Abbreviation: LR, logistic regression; DT, decision tree; RF, random forest; KNN, k-nearest neighbor; MultinomialNB, multinomial naïve bayes; AdaBoost, adaptive boosting ; LightGBM, light gradient boosting machine; XGBoost, extreme gradient boosting; CatBoost, categorical boosting; GradientBoost, gradient boosting decision tree; LDA, linear discriminant analysis; QDA, quadratic discriminant analysis; ExtRa Trees, extremely randomized trees; SVM, support vector machine; MLP, multilayer perceptron.
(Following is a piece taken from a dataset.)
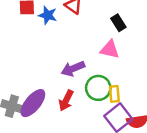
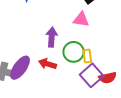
purple arrow: (73, 69) -> (52, 37), turned 120
red arrow: (66, 100) -> (47, 64), turned 84

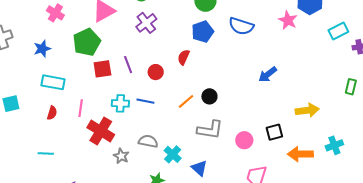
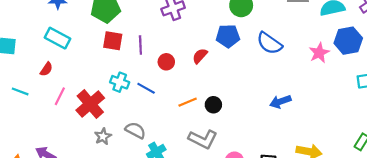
pink line: (81, 108) -> (60, 96), moved
cyan line: (46, 154) -> (20, 91), moved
Figure 3 shows the three-class receiver operating characteristic (ROC) curve for LightGBM's ternary classification. The top two lines represent the micro-average and macro-average ROC curves. Macro-averaging computes the metric of interest for each label independently and averages it across labels, whereas micro-averaging aggregates the contributions of each label to compute the average metric. The area under the curve (AUC) for the micro-average and macro-average ROC curves were 0.827 and 0.808, respectively. Figure 4 shows the heat map of the confusion matrix for LightGBM's ternary classification, displaying the results of the discriminant analysis between the predicted and true labels.

Figure 3.

Three-Class Receiver Operating Characteristic Curve for Ternary Classification Using the Light Gradient Boosting Machine.

Figure 4.

Heat map of the confusion matrix for ternary classification using the light gradient boosting machine.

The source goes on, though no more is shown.